Procedimento apura cumprimento da Lei 13.935/2019, que prevê equipes multiprofissionais na rede pública de ensino

Da Redação


A ausência de psicólogos e assistentes sociais nas escolas públicas de Angélica motivou a atuação do Ministério Público de Mato Grosso do Sul (MPMS). A 1ª Promotoria de Justiça do município instaurou procedimento administrativo para apurar se a rede municipal de ensino está cumprindo a Lei nº 13.935/2019, que determina a presença de equipes multiprofissionais no ambiente escolar.

A medida tem caráter preventivo e busca assegurar a implementação de uma política pública considerada essencial para o desenvolvimento educacional e a proteção integral de crianças e adolescentes.

De acordo com a legislação federal, os sistemas públicos de ensino devem contar com profissionais de psicologia e serviço social atuando de forma integrada com gestores, professores, estudantes e famílias. O objetivo é fortalecer o processo de ensino-aprendizagem, mediar conflitos e enfrentar situações que impactam o cotidiano escolar.
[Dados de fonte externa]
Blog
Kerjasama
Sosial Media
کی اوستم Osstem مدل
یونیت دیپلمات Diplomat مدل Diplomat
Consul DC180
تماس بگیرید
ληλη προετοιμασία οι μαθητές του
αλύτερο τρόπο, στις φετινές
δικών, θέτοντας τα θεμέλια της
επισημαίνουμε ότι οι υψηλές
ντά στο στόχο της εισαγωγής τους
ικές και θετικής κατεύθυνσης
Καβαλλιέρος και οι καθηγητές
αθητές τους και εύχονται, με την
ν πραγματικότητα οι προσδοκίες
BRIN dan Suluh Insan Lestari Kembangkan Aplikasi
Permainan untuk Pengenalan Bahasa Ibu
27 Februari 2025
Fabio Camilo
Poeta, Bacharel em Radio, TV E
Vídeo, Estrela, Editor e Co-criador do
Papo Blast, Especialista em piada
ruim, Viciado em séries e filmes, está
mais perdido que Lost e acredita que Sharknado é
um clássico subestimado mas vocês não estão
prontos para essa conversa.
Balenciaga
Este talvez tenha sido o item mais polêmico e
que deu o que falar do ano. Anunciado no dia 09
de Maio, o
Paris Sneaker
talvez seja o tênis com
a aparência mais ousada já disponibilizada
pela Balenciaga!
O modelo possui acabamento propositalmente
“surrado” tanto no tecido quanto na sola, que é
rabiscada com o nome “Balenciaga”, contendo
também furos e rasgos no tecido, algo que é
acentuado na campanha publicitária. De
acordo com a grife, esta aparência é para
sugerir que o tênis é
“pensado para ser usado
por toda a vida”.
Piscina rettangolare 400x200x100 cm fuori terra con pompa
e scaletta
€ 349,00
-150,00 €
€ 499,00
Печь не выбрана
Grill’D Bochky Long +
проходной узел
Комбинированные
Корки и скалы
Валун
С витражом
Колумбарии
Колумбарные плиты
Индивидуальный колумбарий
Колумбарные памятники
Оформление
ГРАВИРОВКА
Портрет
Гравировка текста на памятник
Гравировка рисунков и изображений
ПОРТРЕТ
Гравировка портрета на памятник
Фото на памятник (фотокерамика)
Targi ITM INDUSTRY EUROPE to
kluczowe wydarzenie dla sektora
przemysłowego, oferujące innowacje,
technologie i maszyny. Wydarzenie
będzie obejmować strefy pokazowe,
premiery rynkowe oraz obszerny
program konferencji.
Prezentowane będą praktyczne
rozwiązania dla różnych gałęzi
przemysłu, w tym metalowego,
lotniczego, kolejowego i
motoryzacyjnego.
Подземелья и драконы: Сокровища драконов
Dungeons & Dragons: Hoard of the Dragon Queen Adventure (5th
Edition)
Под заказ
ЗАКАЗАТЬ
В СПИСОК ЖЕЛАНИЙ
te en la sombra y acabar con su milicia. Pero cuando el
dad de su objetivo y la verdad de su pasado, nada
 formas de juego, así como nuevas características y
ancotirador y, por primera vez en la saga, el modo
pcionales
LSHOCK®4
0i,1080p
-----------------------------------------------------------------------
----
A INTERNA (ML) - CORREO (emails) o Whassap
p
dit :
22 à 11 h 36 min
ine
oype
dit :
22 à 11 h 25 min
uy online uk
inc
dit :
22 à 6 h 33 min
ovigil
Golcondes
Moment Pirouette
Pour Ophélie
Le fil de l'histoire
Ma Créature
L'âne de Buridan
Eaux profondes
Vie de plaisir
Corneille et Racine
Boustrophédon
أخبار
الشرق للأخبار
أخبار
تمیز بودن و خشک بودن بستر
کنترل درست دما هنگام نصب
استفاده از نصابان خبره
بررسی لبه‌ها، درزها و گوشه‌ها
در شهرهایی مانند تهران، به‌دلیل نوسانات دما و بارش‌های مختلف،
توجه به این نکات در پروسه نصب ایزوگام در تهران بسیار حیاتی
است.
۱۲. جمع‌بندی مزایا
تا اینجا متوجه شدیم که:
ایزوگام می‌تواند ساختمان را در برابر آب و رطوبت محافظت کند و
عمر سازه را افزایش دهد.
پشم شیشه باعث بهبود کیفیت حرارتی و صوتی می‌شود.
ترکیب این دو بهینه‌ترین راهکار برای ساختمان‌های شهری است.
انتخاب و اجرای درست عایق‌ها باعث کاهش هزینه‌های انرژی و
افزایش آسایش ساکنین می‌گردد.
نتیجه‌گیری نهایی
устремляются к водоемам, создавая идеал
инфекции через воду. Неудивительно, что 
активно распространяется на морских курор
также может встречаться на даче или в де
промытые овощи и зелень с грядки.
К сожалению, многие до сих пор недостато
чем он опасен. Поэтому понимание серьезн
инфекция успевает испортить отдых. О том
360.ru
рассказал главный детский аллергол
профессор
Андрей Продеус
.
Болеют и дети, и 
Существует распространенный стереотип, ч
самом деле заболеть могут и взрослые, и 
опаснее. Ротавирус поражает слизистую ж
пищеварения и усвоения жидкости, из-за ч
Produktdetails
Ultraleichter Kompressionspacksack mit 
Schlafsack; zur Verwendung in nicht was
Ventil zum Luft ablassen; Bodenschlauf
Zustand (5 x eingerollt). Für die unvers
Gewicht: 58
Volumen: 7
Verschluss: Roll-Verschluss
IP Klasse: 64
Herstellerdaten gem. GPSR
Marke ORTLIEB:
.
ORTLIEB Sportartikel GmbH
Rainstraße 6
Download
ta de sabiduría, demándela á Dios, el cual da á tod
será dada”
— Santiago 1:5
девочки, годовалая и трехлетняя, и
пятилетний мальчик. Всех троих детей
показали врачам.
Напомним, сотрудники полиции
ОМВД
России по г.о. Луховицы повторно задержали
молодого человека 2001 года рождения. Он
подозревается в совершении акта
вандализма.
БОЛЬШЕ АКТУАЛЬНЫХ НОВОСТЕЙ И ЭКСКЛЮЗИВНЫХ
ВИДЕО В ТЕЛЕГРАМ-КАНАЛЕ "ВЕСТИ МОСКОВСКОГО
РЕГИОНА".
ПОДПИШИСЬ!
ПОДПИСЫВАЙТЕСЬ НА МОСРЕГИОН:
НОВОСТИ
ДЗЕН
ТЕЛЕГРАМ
O prazo para adequação à lei já expirou há anos, o que levou o MPMS a intervir diante da ausência desses profissionais na rede municipal. Segundo o promotor de Justiça Allan Thiago Barbosa Arakaki, a atuação das equipes vai além do atendimento individual, contribuindo para a construção de um ambiente escolar mais inclusivo e preparado para lidar com questões sociais e emocionais.

No âmbito do procedimento, o Ministério Público requisitou informações formais à Secretaria Municipal de Educação e ao prefeito de Angélica para verificar se há profissionais atuando nas escolas e quais medidas estão sendo adotadas para cumprir a legislação.

Também foi publicado edital para dar transparência à investigação e permitir o acompanhamento por parte da sociedade. Caso sejam constatadas omissões ou medidas insuficientes, o MPMS poderá adotar providências legais, como a abertura de inquérito civil ou o ajuizamento de ação civil pública.

A Promotoria destaca que a falta desses profissionais compromete o atendimento às demandas psicossociais dos alunos e enfraquece a rede de proteção à infância e adolescência.